**Problem requirements**
Please state how many lines below include the word "Studio"; the reply should be the number only.

**Records shown**
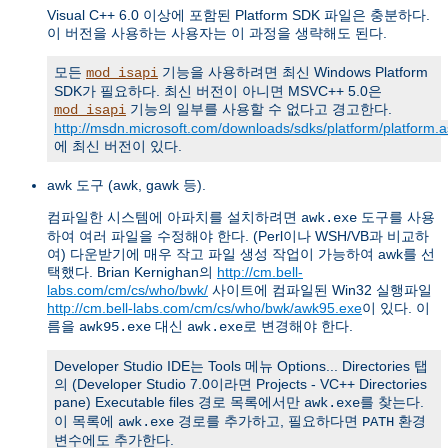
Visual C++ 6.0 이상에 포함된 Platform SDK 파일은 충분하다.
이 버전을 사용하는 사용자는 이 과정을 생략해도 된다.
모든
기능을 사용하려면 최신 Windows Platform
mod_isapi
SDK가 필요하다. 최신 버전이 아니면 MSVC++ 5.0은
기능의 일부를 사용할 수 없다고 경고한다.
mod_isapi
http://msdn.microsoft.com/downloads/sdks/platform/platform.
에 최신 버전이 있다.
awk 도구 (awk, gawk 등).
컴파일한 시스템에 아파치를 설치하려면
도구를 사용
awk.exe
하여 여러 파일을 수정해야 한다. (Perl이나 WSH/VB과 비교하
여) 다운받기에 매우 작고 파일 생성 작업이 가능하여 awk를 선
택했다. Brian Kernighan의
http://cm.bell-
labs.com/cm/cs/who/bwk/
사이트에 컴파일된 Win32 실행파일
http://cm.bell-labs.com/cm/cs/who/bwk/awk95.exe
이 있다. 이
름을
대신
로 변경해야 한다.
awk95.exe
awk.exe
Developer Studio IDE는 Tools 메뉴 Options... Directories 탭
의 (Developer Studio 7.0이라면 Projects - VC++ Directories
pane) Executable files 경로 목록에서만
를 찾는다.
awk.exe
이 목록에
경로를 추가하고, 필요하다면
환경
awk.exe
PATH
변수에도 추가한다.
==
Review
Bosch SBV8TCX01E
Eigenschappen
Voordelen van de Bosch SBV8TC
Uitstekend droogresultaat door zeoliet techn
...
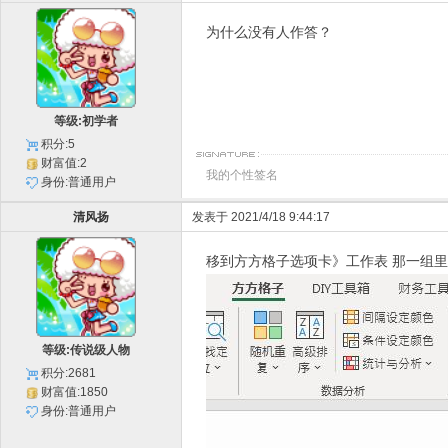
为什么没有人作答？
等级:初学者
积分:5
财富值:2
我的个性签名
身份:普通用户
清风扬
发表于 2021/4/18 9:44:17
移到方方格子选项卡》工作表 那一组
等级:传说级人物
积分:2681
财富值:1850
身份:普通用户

**Result**
2